Canada's Health Minister, Tony Clement, recently made some announcements about the future of autistics in Canada. One thing he announced was a new page about autism on the Health Canada website. The location of this page reflects the Conservative government's position that autism is a disease. In Canada, autistics are therefore seen as sick and as needing treatment in order to become healthy, meaning non-autistic.
The Health Canada page elaborates on this government's position, a position now being imposed as public policy:
Despite the frequency of ASD, there is much that is unknown about these disorders. More research is needed to better understand the incidence, causes, effective early screening tools, optimal treatments, and hopefully one day, prevention.
Canada's government has taken the position that autistics have nothing to contribute to society, have no role at all to play in Canada, have no worth or value as autistics, and ideally would not exist at all. This government hopes for a Canada free of autistic people, a Canada where all autistic traits and abilities have been stamped out.
I've phoned someone in Mr Clement's office and asked if they were sure this is what they wanted to promote as public policy. And were they aware of what the consequences would be to autistic peoople, of having our government tell Canadians that autistic people are unwanted and unwelcome in Canada, and that it would be so much better if we were extinguished.
In the recent autism "debates" in Canada's House of Commons, there have been many self-congratulatory comments about how productive it is to have all the major national political parties agreeing on an issue, and working together towards the same goal. It should be clear what this goal is.
The MP Ruby Dhalla articulates the Liberal Party of Canada position about autism:
I am sure this national strategy is going to ensure that we have the proper investment to do further research into whether there are other treatment options available and into how this type of condition can be prevented.
Here is the MP Peter Stoffer, articulating the official position of the New Democratic Party of Canada:
We need to find out what causes autism, what we can do to prevent it from happening, if that is possible.
That's Canada's three major national political parties, and all three agree that autistic people should not exist.

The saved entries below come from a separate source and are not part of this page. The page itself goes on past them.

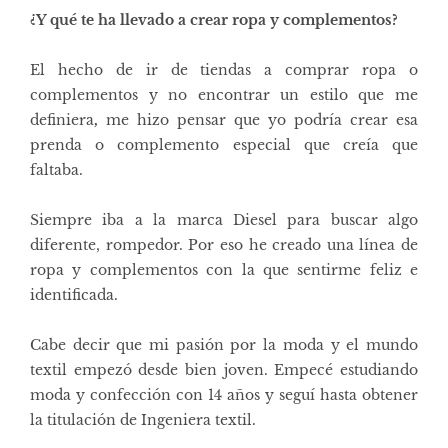
¿Y qué te ha llevado a crear ropa y complementos?
El hecho de ir de tiendas a comprar ropa o
complementos y no encontrar un estilo que me
definiera
,
me hizo pensar que yo podría crear esa
prenda o complemento especial que creía que
faltaba.
Siempre iba a la marca Diesel para buscar algo
diferente, rompedor. Por eso he creado una línea de
ropa y complementos con la que sentirme feliz e
identificada.
Cabe decir que mi pasión por la moda y el mundo
textil empezó desde bien joven. Empecé estudiando
moda y confección con 14 años y seguí hasta obtener
la titulación de Ingeniera textil.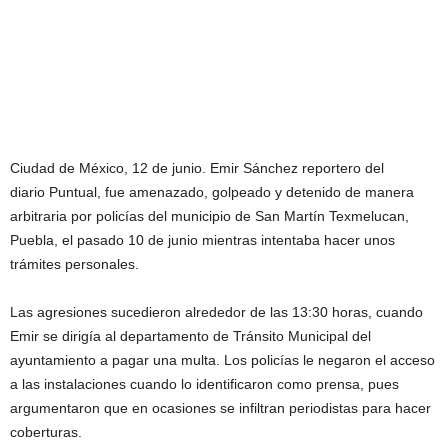
Ciudad de México, 12 de junio. Emir Sánchez reportero del
diario Puntual, fue amenazado, golpeado y detenido de manera
arbitraria por policías del municipio de San Martín Texmelucan,
Puebla, el pasado 10 de junio mientras intentaba hacer unos
trámites personales.
Las agresiones sucedieron alrededor de las 13:30 horas, cuando
Emir se dirigía al departamento de Tránsito Municipal del
ayuntamiento a pagar una multa. Los policías le negaron el acceso
a las instalaciones cuando lo identificaron como prensa, pues
argumentaron que en ocasiones se infiltran periodistas para hacer
coberturas.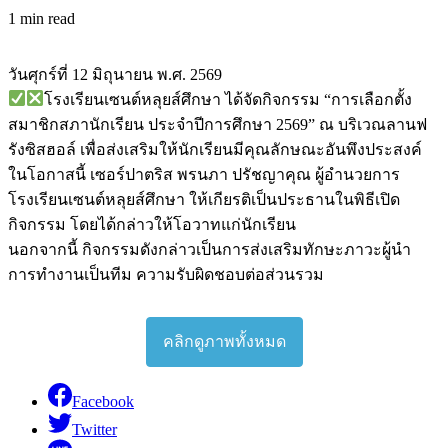
1 min read
วันศุกร์ที่ 12 มิถุนายน พ.ศ. 2569
โรงเรียนเซนต์หลุยส์ศึกษา ได้จัดกิจกรรม “การเลือกตั้ง
สมาชิกสภานักเรียน ประจำปีการศึกษา 2569” ณ บริเวณลานฟ
รังซิสฮอล์ เพื่อส่งเสริมให้นักเรียนมีคุณลักษณะอันพึงประสงค์
ในโอกาสนี้ เซอร์ปาตริส พรนภา ปรัชญาคุณ ผู้อำนวยการ
โรงเรียนเซนต์หลุยส์ศึกษา ให้เกียรติเป็นประธานในพิธีเปิด
กิจกรรม โดยได้กล่าวให้โอวาทแก่นักเรียน
นอกจากนี้ กิจกรรมดังกล่าวเป็นการส่งเสริมทักษะภาวะผู้นำ
การทำงานเป็นทีม ความรับผิดชอบต่อส่วนรวม
คลิกดูภาพทั้งหมด
Facebook
Twitter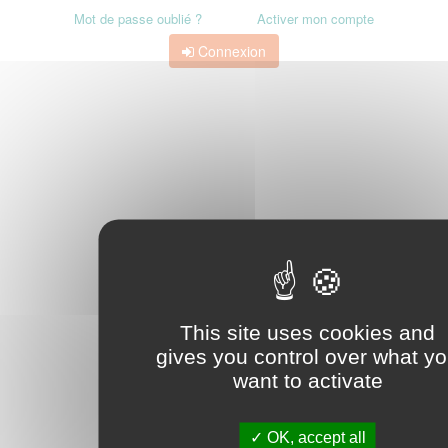
Mot de passe oublié ?
Activer mon compte
Connexion
This site uses cookies and
gives you control over what y
want to activate
OK, accept all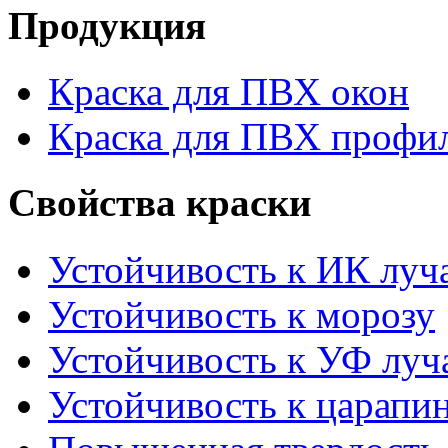
Продукция
Краска для ПВХ окон
Краска для ПВХ профи
Свойства краски
Устойчивость к ИК луч
Устойчивость к морозу
Устойчивость к УФ луч
Устойчивость к царапи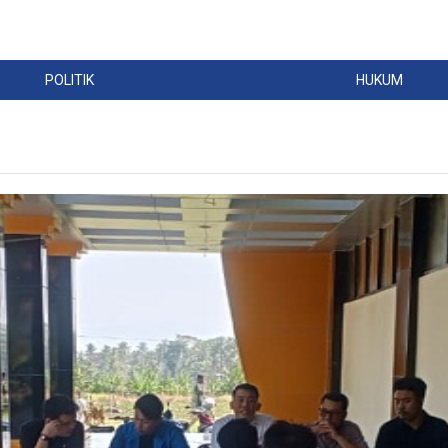
POLITIK
HUKUM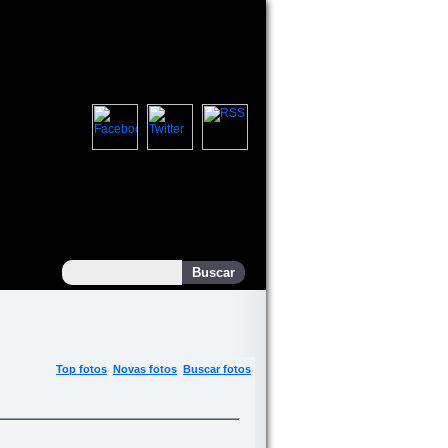
Top fotos
Novas fotos
Buscar fotos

Society, according to our government and the major national opposition parties, should consist entirely of non-autistic people. Autistics are sick, and this sickness has to be eradicated, for the good of society.
The MP who is most responsible for these autism "debates" taking place, the Liberal Andy Scott, opened the first "debate" in the House of Commons by referring to the many autism advocates he consulted with before deciding on the future of autistics in Canada:
They are Canadians concerned about something that is unfinished business for Canada.
That unfinished business is the unacceptable continued existence of autistic people in Canada. All our major political parties are determined to make autism into a very finished business. Right now, they want all autistics in medical treatment until we are no longer autistic, but they are also demanding that autism be prevented, so that no more autistic people are born. They don't want autistic people in Canada at all. They see our existence as being wrong, as being diseased, as being a burden on non-autistic people, as being bad for Canada, as being an insult against what Canada stands for. There is no one to disagree with them, as these non-autistic leaders work hard together on their important eugenic agenda.